Characterizing Spatiotemporal Patterns of Spongy Moth Defoliation in Upstate New York Using Sentinel-2
Cameron Coles, Cornell University
European spongy moth (formerly European gypsy moth, Lymantria dispar dispar) is an invasive insect in the northeastern United States whose outbreaks can cause extensive defoliation. The consequences of multi-year outbreaks can be seen in all parts of the ecosystem including shifting tree species composition, altered food sources and habitat for other organisms, as well as effects on carbon cycling, soil nutrient dynamics, and more. However, our understanding of forest susceptibility to and the population dynamics of spongy moth outbreaks is limited by a lack of high-quality data that can quantify outbreak-driven defoliation across space and time.
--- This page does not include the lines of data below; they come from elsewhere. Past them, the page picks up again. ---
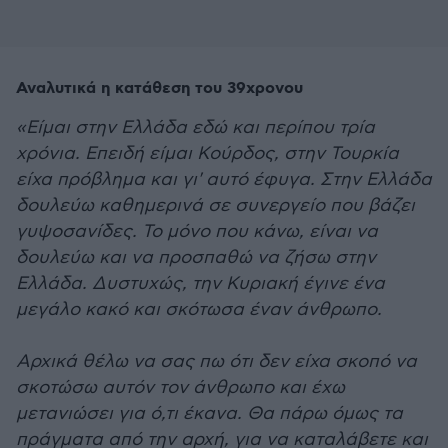
Αναλυτικά η κατάθεση του 39χρονου
«Είμαι στην Ελλάδα εδώ και περίπου τρία
χρόνια. Επειδή είμαι Κούρδος, στην Τουρκία
είχα πρόβλημα και γι' αυτό έφυγα. Στην Ελλάδα
δουλεύω καθημερινά σε συνεργείο που βάζει
γυψοσανίδες. Το μόνο που κάνω, είναι να
δουλεύω και να προσπαθώ να ζήσω στην
Ελλάδα. Δυστυχώς, την Κυριακή έγινε ένα
μεγάλο κακό και σκότωσα έναν άνθρωπο.
Αρχικά θέλω να σας πω ότι δεν είχα σκοπό να
σκοτώσω αυτόν τον άνθρωπο και έχω
μετανιώσει για ό,τι έκανα. Θα πάρω όμως τα
πράγματα από την αρχή, για να καταλάβετε και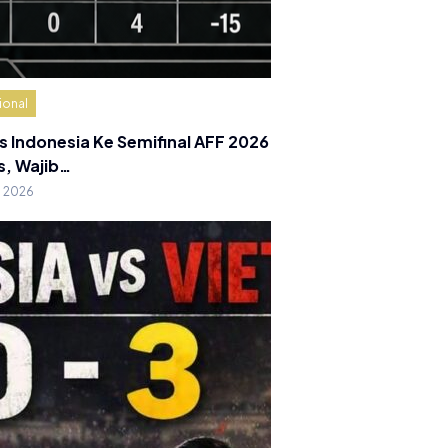
ional
s Indonesia Ke Semifinal AFF 2026
s, Wajib…
g 2026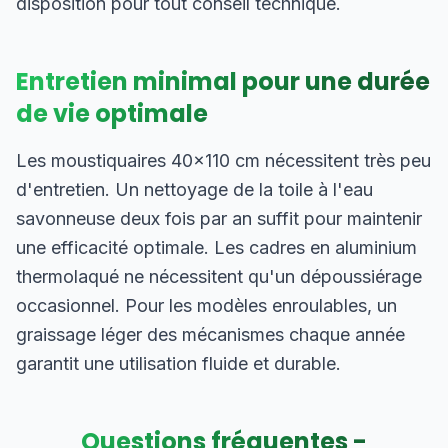
disposition pour tout conseil technique.
Entretien minimal pour une durée
de vie optimale
Les moustiquaires 40×110 cm nécessitent très peu
d'entretien. Un nettoyage de la toile à l'eau
savonneuse deux fois par an suffit pour maintenir
une efficacité optimale. Les cadres en aluminium
thermolaqué ne nécessitent qu'un dépoussiérage
occasionnel. Pour les modèles enroulables, un
graissage léger des mécanismes chaque année
garantit une utilisation fluide et durable.
Questions fréquentes -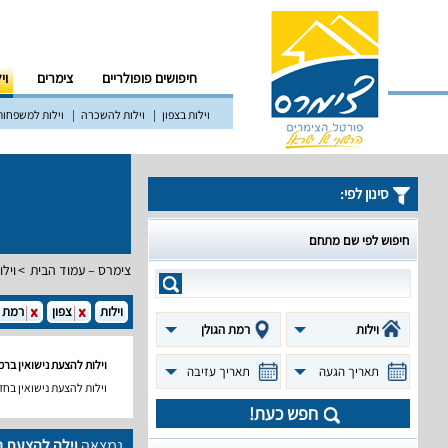
חיפושים פופולריים
צימרים
וי
וילות בצפון
וילות להשכרה
וילות למשפחות
סינון לפי:
חיפוש לפי שם מתחם
צימרס – עמוד הבית
וילו
וילות
צפון
רמת ה
וילות
רמת הגולן
וילות להצעת נישואין ברמ
תאריך הגעה
תאריך עזיבה
וילות להצעת נישואין בחד
חפש כעת!
נמצאה
וילה להצעת נ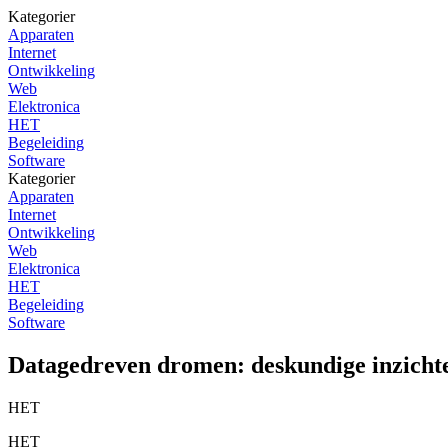
Kategorier
Apparaten
Internet
Ontwikkeling
Web
Elektronica
HET
Begeleiding
Software
Kategorier
Apparaten
Internet
Ontwikkeling
Web
Elektronica
HET
Begeleiding
Software
Datagedreven dromen: deskundige inzichte
HET
HET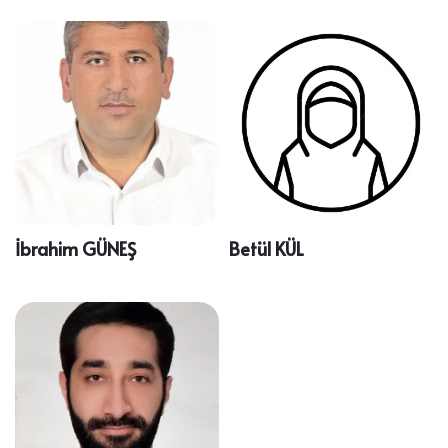
İbrahim GÜNEŞ
Betül KÜL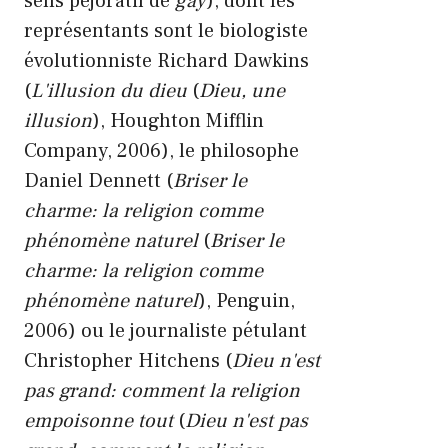
sens péjoratif de
gay
), dont les
représentants sont le biologiste
évolutionniste Richard Dawkins
(
L'illusion du dieu
(
Dieu, une
illusion
), Houghton Mifflin
Company, 2006), le philosophe
Daniel Dennett (
Briser le
charme: la religion comme
phénomène naturel
(
Briser le
charme: la religion comme
phénomène naturel
), Penguin,
2006) ou le journaliste pétulant
Christopher Hitchens (
Dieu n'est
pas grand: comment la religion
empoisonne tout
(
Dieu n'est pas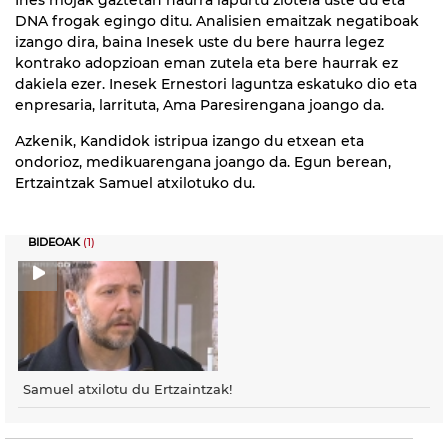
DNA frogak egingo ditu. Analisien emaitzak negatiboak
izango dira, baina Inesek uste du bere haurra legez
kontrako adopzioan eman zutela eta bere haurrak ez
dakiela ezer. Inesek Ernestori laguntza eskatuko dio eta
enpresaria, larrituta, Ama Paresirengana joango da.
Azkenik, Kandidok istripua izango du etxean eta
ondorioz, medikuarengana joango da. Egun berean,
Ertzaintzak Samuel atxilotuko du.
BIDEOAK
(1)
Samuel atxilotu du Ertzaintzak!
We used Sentinel-2 MSI data to create higher spatial resolution defoliation estimates of recent L. dispar outbreaks in upstate New York, USA that occurred in 2021 and 2023. The short backlog of Sentinel-2 Level 2a imagery preempts the usage of previous harmonic trend modeling, hence we developed a new approach that utilizes average linear declines (covering 2019 to 2022, when Level 2a data is available) in enhanced vegetation index (EVI) during the growing season (June through August) modeled by a Theil-Sen regression to identify and quantify extended periods of low EVI indicative of defoliation. Our estimates of defoliation corroborate aerial survey observations and highlight additional unmarked regions of defoliation. Additionally, we perform novel analyses highlighting multi-year outbreaks, variability in outbreak phenology, the size and shape distribution of outbreaks, and dependence of outbreak characteristics on landcover type. These results provide insight into the ecology of L. dispar and how it interacts with its hosts, as well as provide a foundation for accurate incorporation of L. dispar outbreaks into ecological models for theoretical and management purposes.